What is the deal with doctors not liking muscle relaxants? Why is no one really listening to what I’m saying?
Later that afternoon, I get a call from Tara, another Breast Care Center NP who’s done a couple of my pre-chemo check-ups. She’s thinking in a cancer frame. Is this persistent pain a sign of a metastasis?
“I’m sorry that you’re still in pain,” she says. “Normally, this kind of pain would make me worry (breast-to-bone is the most common breast cancer metastasis, so all aches and pains are red flags). But you had that PET scan before chemo and it didn’t show any cause for worry. Since the pain is so severe, even after you take Vicodin, I’m wondering if you might have a pinched nerve. You’re not claustrophobic, are you? I’m thinking maybe we should order a spine MRI. Maybe we should do that just to be sure.”
I start to plead. “Look, I’m happy to do the MRI if you think that’s indicated. But this has happened to me several times before. I think that what I really need is a muscle relaxant for a couple days. I haven’t heard back from Primary Care, but a doctor pal came by today and she called in a scrip for a muscle relaxant.”
“You don’t remember what relaxant Primary Care gave you last time?” Tara asks. “Well, I could call Walgreens and research that, but it’s late. Why don’t you just use what your friend called in. Call me back tomorrow and let me know how you do.”
As I’m having this conversation, the mom of one my daughter’s classmates comes by. She’s an urgent care doc, and she thinks in a practical, urgent care frame. How can we solve this problem quickly? How can we stabilize the patient?

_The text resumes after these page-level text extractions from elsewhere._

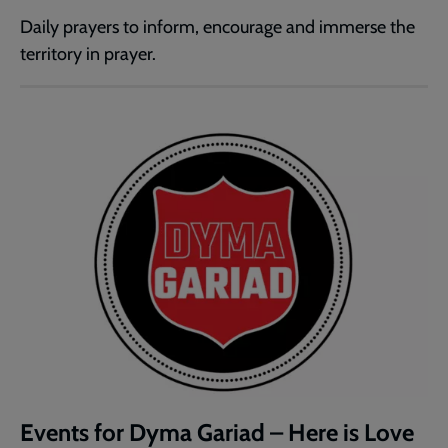
Daily prayers to inform, encourage and immerse the
territory in prayer.
Events for Dyma Gariad – Here is Love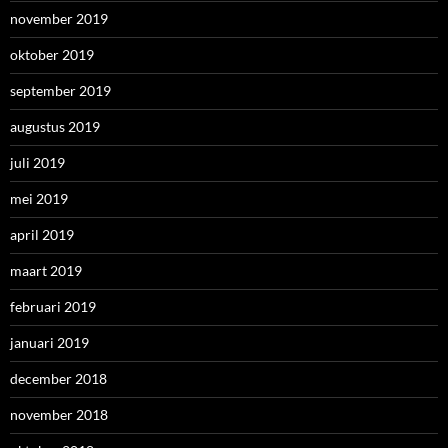
november 2019
oktober 2019
september 2019
augustus 2019
juli 2019
mei 2019
april 2019
maart 2019
februari 2019
januari 2019
december 2018
november 2018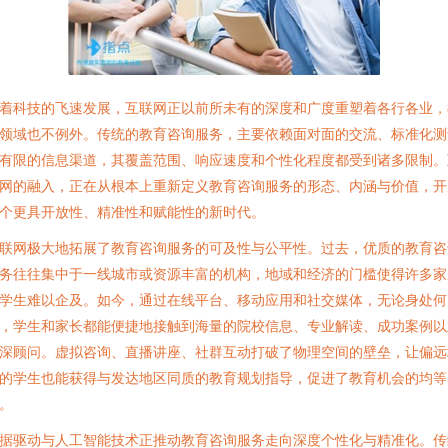
着科技的飞速发展，互联网正以前所未有的深度和广度重塑着各行各业，
领域也不例外。传统的教育咨询服务，主要依赖面对面的交流、标准化测
有限的信息渠道，其覆盖范围、响应速度和个性化程度都受到诸多限制。
网的融入，正在从根本上重新定义教育咨询服务的形态、内涵与价值，开
个更具开放性、精准性和赋能性的新时代。
联网极大地拓展了教育咨询服务的可及性与公平性。过去，优质的教育咨
务往往集中于一线城市或资源丰富的机构，地域和经济的门槛使得许多家
学生难以企及。如今，通过在线平台、移动应用和社交媒体，无论身处何
，学生和家长都能便捷地接触到海量的院校信息、专业解读、成功案例以
深顾问。虚拟咨询、直播讲座、社群互动打破了物理空间的壁垒，让偏远
的学生也能获得与发达地区同质的教育规划指导，促进了教育机会的均等
。
据驱动与人工智能技术正推动教育咨询服务走向深度个性化与精准化。传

“You know,” she says. “If you were my patient, the thing I would key in on is that this has worked for you before. Muscle relaxants only work for about 50 percent of people, and they’re addictive. So docs are reluctant to prescribe them.”
In the early evening, I run up to the pharmacy. It turns out that UCSF Primary Care called in the prescription after all: Flexeril (cyclobenzaprine). Hallelujah.
I take one Flexeril that night, and two more for the next two nights. I get the first good night’s sleep in about five days. Today, as I type this, there’s a little twinge in that right shoulder, but it’s basically fine. The muscle relaxant stopped whatever crazy pain-tension-pain feedback loop was tormenting my shoulder.
There are good reasons to think in a chemo frame, a cancer frame, a geriatric frame, an urgent care frame. But sometimes a banana is just a banana.